During the 2021 Pokémon card resurgence and subsequent mania, I discovered that what had once been an obsession of mine when I was nine was now a million-dollar industry. Youtubers bought 20-year-old booster boxes for thousands of dollars and opened them live on stream. Collectors drove around with dozens of binders on their backseat, hoping to get the cards they needed to complete a long-forgotten set. And from card exchanges to trading fairs to the PSA grading agency, millions of people wanted in either on the fun or on the money — and in many cases on both.

After briefly cursing myself for selling my cards for cents on the dollar long ago, I was happy to see that something so simple could bring so much joy to so many people for so long. Not only the people following the creators and collecting in private, but the creators themselves, too. Who would have thought that someone as loud and brazen as Logan Paul would turn into a little kid again over opening a bunch of card packs? Or that Justin Bieber has a full-on display of the first 151 Pokémon cards on his wall?

The person I was most surprised to see, however, was Pat Flynn. Pat was an architect who got laid off in the 2008 housing crisis. He then started a website teaching architect’s how to pass their exams. Eventually, he launched and grew Smart Passive Income, one of the first and best resources showing anyone how to start an online business. And now, apparently, Pat was a Pokémon Youtuber.

Having followed Pat’s work for almost a decade, it seemed he was finally getting back to a childhood dream of his, thanks to his business doing well. He wasn’t set on flipping cards for money or pulling the rarest monsters. He simply wanted to enjoy Pokémon again — together with anyone else who loved the games and cards. I saw Pat giving away lots of cards on his streams, handing cards to others who needed them for free, and do a lot of things that seemed to throw his usual business acumen out the window. Perhaps that’s why it worked.

On Deep Pocket Monster, Pat has more subscribers than on his main Youtube channel, which he’s been growing for years. His first Pokémon card convention, Card Party, was a smashing success. Pat’s second career in Pokémon seems to be the ultimate proof that the more you love what you do, the better it will go.

It really makes you wonder: Why don’t we choose our biggest creative loves off the bat? Almost no one does, putting rhyme and reason ahead of passion for the game. In the moment, it feels like an adult, reasonable decision, but years later, we might realize that few ever get to where Pat has gone: the point where your main business works well enough, you have enough time and money to just chase what may be a fruitless dream. Maybe postponing to become a card collector, write a book, or build your own electronics is a bigger risk than to go for it when conditions seem unfavorable.
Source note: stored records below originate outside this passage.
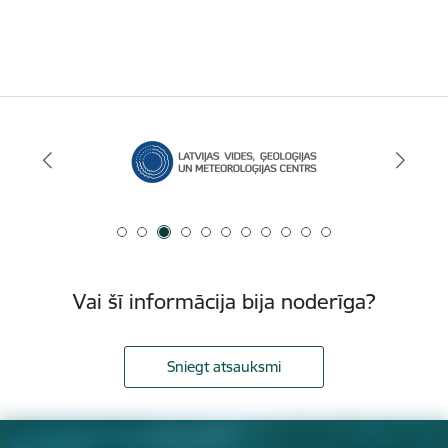
Vai šī informācija bija noderīga?
Sniegt atsauksmi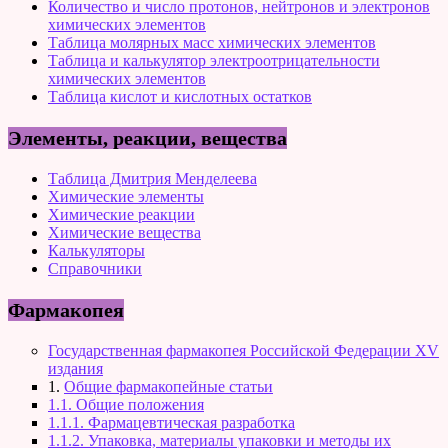
Количество и число протонов, нейтронов и электронов
химических элементов
Таблица молярных масс химических элементов
Таблица и калькулятор электроотрицательности
химических элементов
Таблица кислот и кислотных остатков
Элементы, реакции, вещества
Таблица Дмитрия Менделеева
Химические элементы
Химические реакции
Химические вещества
Калькуляторы
Справочники
Фармакопея
Государственная фармакопея Российской Федерации XV
издания
1.
Общие фармакопейные статьи
1.1. Общие положения
1.1.1. Фармацевтическая разработка
1.1.2. Упаковка, материалы упаковки и методы их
How many Justin Biebers should actually be Pokémon Youtubers, and how many silent watchers of video game streamers would have been better off playing with the pros? We’ll never know, but every time a dream many folks share resurges, like Pokémon did in 2021, some of those people will reveal themselves. Most will just enjoy the nostalgia, few will begin nourishing their dream again on the regular, if only in little ways, and only a rare handful will turn the ship of their life around and say, “Full steam ahead! To dream land, here we go!”

What is your dream, and which option will you choose? I won’t ever need to know, but sooner or later, you’ll have to decide. Just know that, whichever direction you go, it’s never too late to start a second career — and if it’s the one you should have picked in the first place, it might go a whole lot better than you could ever imagine.